What this task involves: All of the lines below should be output exactly as shown.

Stored data:

=== Section Start ===

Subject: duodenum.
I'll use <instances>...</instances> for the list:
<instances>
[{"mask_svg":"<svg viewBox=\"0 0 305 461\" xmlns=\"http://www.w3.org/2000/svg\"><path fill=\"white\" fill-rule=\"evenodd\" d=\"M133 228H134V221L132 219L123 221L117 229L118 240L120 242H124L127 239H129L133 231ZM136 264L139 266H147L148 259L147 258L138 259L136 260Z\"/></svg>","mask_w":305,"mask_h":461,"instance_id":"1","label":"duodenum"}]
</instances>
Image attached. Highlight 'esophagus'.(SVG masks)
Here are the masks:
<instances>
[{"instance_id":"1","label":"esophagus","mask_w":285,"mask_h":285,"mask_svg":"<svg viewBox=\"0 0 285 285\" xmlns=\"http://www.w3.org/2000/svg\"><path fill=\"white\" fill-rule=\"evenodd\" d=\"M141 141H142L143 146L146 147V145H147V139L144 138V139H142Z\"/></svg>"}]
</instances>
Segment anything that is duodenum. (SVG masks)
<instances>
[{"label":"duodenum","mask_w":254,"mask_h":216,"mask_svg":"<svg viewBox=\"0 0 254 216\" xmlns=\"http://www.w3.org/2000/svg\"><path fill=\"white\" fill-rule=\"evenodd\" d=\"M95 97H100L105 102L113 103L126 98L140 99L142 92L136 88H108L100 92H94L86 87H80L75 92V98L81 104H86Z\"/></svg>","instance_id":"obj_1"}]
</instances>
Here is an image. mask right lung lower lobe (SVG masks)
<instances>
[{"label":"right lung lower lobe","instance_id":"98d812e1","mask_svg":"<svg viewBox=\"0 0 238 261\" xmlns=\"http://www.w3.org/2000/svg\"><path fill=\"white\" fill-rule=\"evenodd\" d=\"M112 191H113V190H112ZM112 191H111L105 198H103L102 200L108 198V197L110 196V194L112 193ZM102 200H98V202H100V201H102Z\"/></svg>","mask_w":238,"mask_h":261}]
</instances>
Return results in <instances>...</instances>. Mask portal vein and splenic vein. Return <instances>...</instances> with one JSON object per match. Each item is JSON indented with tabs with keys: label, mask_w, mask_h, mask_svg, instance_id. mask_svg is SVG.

=== Section End ===

Output:
Subject: duodenum.
I'll use <instances>...</instances> for the list:
<instances>
[{"mask_svg":"<svg viewBox=\"0 0 305 461\" xmlns=\"http://www.w3.org/2000/svg\"><path fill=\"white\" fill-rule=\"evenodd\" d=\"M133 228H134V221L132 219L123 221L117 229L118 240L120 242H124L127 239H129L133 231ZM136 264L139 266H147L148 259L147 258L138 259L136 260Z\"/></svg>","mask_w":305,"mask_h":461,"instance_id":"1","label":"duodenum"}]
</instances>
Image attached. Highlight 'esophagus'.(SVG masks)
Here are the masks:
<instances>
[{"instance_id":"1","label":"esophagus","mask_w":285,"mask_h":285,"mask_svg":"<svg viewBox=\"0 0 285 285\" xmlns=\"http://www.w3.org/2000/svg\"><path fill=\"white\" fill-rule=\"evenodd\" d=\"M141 141H142L143 146L146 147V145H147V139L144 138V139H142Z\"/></svg>"}]
</instances>
Segment anything that is duodenum. (SVG masks)
<instances>
[{"label":"duodenum","mask_w":254,"mask_h":216,"mask_svg":"<svg viewBox=\"0 0 254 216\" xmlns=\"http://www.w3.org/2000/svg\"><path fill=\"white\" fill-rule=\"evenodd\" d=\"M95 97H100L105 102L113 103L126 98L140 99L142 92L136 88H108L100 92H94L86 87H80L75 92V98L81 104H86Z\"/></svg>","instance_id":"obj_1"}]
</instances>
Here is an image. mask right lung lower lobe (SVG masks)
<instances>
[{"label":"right lung lower lobe","instance_id":"98d812e1","mask_svg":"<svg viewBox=\"0 0 238 261\" xmlns=\"http://www.w3.org/2000/svg\"><path fill=\"white\" fill-rule=\"evenodd\" d=\"M112 191H113V190H112ZM112 191H111L105 198H103L102 200L108 198V197L110 196V194L112 193ZM102 200H98V202H100V201H102Z\"/></svg>","mask_w":238,"mask_h":261}]
</instances>
Return results in <instances>...</instances>. Mask portal vein and splenic vein. Return <instances>...</instances> with one JSON object per match. Each item is JSON indented with tabs with keys: label, mask_w, mask_h, mask_svg, instance_id. mask_svg is SVG.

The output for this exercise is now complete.